··· PROVIDED DATA

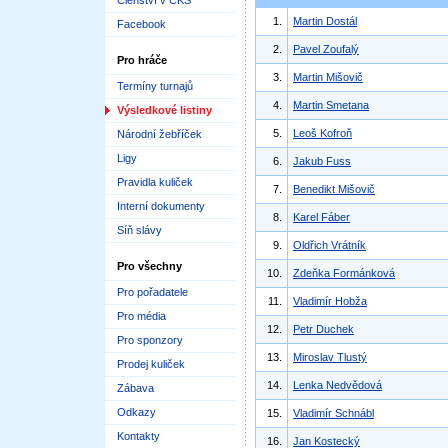
Členství v ČKS
1.
Martin Dostál
Facebook
2.
Pavel Zoufalý
Pro hráče
3.
Martin Mišovič
Termíny turnajů
4.
Martin Smetana
Výsledkové listiny
5.
Leoš Kofroň
Národní žebříček
Ligy
6.
Jakub Fuss
Pravidla kuliček
7.
Benedikt Mišovič
Interní dokumenty
8.
Karel Fáber
Síň slávy
9.
Oldřich Vrátník
Pro všechny
10.
Zdeňka Formánková
Pro pořadatele
11.
Vladimír Hobža
Pro média
12.
Petr Duchek
Pro sponzory
13.
Miroslav Tlustý
Prodej kuliček
14.
Lenka Nedvědová
Zábava
Odkazy
15.
Vladimír Schnábl
Kontakty
16.
Jan Kostecký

······

§ WHAT TO PRODUCE
Among the entries above, determine how many lines contain "Martin", then output only that number.

§ ANSWER TO THIS TASK
3